Walker County Commission v. Kelly, [Ms. 1160862, Mar. 9, 2018] __ So. 3d __ (Ala. 2018). The Court (Wise, J., Stuart, C.J., and Bolin, Parker, Shaw, Main, and Bryan, JJ., concur; Sellers, J., dissents) dismisses an appeal by the Walker County Commission and its Commissioners from a summary judgment entered by the Walker Circuit Court in favor of the Walker County Civil Service Board and its board members in a dispute concerning how a former revenue auditor was suspended, reprimanded, and terminated from her employment. The Commission alleged the Board violated the Alabama Open Meetings Act, § 36-25A-1 et seq., Ala. Code 1975, and sought a declaratory judgment from the circuit court concerning the Board's conduct in how it reached its conclusions regarding the revenue officer's employment status.

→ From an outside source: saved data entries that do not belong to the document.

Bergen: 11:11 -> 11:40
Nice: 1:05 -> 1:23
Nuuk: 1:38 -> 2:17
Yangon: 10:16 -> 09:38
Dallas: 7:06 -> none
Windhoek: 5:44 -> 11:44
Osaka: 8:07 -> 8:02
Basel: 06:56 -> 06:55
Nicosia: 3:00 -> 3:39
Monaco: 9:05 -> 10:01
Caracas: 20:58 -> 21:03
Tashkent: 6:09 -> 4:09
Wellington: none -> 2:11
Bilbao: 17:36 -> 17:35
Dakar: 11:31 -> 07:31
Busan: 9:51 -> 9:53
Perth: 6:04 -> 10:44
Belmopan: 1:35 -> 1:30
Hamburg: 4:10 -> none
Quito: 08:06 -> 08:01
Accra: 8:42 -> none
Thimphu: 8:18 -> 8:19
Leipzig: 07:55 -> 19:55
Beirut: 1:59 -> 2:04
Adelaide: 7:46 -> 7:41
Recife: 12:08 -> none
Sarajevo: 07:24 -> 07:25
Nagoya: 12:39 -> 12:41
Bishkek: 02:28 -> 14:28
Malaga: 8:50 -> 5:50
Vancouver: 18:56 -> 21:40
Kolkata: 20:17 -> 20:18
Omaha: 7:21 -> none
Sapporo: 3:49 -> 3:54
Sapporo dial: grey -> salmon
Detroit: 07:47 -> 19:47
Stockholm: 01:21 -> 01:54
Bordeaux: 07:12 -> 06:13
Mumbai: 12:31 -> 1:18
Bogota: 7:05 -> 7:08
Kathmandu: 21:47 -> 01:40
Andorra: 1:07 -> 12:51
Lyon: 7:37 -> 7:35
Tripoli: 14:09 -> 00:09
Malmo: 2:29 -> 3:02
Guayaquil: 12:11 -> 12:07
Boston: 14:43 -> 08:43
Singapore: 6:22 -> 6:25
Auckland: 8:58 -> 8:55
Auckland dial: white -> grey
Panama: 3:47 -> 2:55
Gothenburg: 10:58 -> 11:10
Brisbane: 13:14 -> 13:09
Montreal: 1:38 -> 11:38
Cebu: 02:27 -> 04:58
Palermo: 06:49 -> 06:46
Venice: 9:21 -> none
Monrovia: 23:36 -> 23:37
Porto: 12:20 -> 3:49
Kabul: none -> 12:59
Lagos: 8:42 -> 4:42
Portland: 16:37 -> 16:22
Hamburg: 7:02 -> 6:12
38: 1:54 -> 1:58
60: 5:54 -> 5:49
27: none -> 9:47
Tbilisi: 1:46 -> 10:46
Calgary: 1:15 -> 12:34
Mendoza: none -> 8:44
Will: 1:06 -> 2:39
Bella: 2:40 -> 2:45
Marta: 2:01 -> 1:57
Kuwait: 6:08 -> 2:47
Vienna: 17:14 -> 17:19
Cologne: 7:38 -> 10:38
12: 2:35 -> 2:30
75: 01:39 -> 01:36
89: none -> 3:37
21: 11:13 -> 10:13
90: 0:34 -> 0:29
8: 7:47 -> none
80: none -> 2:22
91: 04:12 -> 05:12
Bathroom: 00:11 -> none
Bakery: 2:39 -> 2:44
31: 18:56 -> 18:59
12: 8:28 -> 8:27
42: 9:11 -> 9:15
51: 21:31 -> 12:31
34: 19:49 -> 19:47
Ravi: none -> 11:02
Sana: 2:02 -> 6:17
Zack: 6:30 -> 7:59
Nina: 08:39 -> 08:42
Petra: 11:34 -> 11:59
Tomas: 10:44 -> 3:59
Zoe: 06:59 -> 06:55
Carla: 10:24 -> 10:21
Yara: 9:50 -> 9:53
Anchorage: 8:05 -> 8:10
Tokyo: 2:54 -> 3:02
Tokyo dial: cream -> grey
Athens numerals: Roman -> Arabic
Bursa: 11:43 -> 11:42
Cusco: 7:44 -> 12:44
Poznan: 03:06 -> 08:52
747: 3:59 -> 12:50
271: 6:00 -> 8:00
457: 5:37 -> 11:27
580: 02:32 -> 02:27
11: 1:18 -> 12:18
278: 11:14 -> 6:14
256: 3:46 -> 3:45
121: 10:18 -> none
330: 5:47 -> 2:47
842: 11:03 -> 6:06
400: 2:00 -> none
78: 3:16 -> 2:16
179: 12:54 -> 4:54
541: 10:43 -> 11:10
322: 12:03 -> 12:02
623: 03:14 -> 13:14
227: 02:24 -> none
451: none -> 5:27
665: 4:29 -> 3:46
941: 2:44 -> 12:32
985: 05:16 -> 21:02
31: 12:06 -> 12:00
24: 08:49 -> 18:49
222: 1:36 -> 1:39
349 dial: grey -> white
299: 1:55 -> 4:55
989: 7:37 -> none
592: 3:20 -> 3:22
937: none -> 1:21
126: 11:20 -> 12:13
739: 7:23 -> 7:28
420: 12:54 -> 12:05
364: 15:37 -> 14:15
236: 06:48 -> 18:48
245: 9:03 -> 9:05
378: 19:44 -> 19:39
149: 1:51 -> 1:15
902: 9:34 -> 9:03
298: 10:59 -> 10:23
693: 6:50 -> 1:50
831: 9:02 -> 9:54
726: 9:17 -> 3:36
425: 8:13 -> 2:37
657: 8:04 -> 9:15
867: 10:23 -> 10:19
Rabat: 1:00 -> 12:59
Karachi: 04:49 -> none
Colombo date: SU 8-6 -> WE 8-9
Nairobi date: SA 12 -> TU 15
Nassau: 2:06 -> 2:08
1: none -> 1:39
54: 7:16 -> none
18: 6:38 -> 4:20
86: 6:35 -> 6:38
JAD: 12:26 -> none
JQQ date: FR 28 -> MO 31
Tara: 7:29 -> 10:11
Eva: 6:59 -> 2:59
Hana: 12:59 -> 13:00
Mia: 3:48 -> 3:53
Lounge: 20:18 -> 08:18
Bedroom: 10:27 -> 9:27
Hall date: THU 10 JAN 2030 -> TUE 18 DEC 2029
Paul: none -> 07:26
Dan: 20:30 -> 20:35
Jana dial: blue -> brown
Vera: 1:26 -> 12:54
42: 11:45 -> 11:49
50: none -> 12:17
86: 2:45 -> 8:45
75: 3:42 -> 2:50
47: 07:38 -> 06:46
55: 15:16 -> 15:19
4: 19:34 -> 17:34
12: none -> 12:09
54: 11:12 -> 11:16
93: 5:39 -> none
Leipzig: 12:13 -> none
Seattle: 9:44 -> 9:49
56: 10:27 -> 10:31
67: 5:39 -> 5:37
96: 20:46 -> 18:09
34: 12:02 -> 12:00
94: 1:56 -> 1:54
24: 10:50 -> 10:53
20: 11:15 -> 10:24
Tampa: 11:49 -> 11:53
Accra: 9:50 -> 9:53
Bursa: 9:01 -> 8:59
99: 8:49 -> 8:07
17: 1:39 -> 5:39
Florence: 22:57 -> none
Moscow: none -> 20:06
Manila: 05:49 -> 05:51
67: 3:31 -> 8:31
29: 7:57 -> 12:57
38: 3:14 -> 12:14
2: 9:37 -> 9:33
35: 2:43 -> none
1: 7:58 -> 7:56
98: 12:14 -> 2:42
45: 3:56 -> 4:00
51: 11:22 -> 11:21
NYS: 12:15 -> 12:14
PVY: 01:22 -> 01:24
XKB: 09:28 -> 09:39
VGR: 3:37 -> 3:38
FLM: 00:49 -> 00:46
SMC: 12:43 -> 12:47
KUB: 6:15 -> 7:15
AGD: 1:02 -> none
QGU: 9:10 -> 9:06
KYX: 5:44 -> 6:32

The Supreme Court concludes that the Commission's action against the Board essentially sought legal advice from the circuit court and thus did not properly invoke the Declaratory Judgment Act, § 6-6-220 et seq., Ala. Code 1975:
"The Declaratory Judgment Act, § 6-6-220 et seq., Ala. Code 1975, is not a vehicle for obtaining legal advice from the courts:
"'The Declaratory Judgment Act, codified at §§ 6-6-220 through -232, Ala. Code 1975, "does not '"empower courts to ... give advisory opinions, however convenient it might be to have these questions decided for the government of future cases."'" Bruner v. Geneva County Forestry Dep't, 865 So. 2d 1167, 1175 (Ala. 2003) (quoting Stamps v. Jefferson County Bd. of Educ., 642 So. 2d 941, 944 (Ala. 1994), quoting in turn Town of Warrior v. Blaylock, 275 Ala. 113, 114, 152 So. 2d 661, 662 (1963) (emphasis added in Stamps). ...'
"Bedsole, 912 So. 2d at 518."
Etowah Baptist Ass'n v. Entrekin, 45 So. 3d 1266, 1274 (Ala. 2010). See also Ex parte Bridges, 925 So. 2d 189, 192 (Ala. 2005).
Ms. *13. Because there was no bona fide existing controversy of a justiciable character to infer upon the Walker Circuit Court jurisdiction to grant declaratory relief, and there was no justiciable controversy existing when the suit was commenced, the trial court had no jurisdiction. Ms. *15 (quoting State ex rel. Baxley v. Johnson, 293 Ala. 69, 73, 300 So. 2d 106, 110 (1974). Accordingly, the circuit court never obtained subject-matter jurisdiction and its judgment was therefore void such that it would not support an appeal. Ms. *16.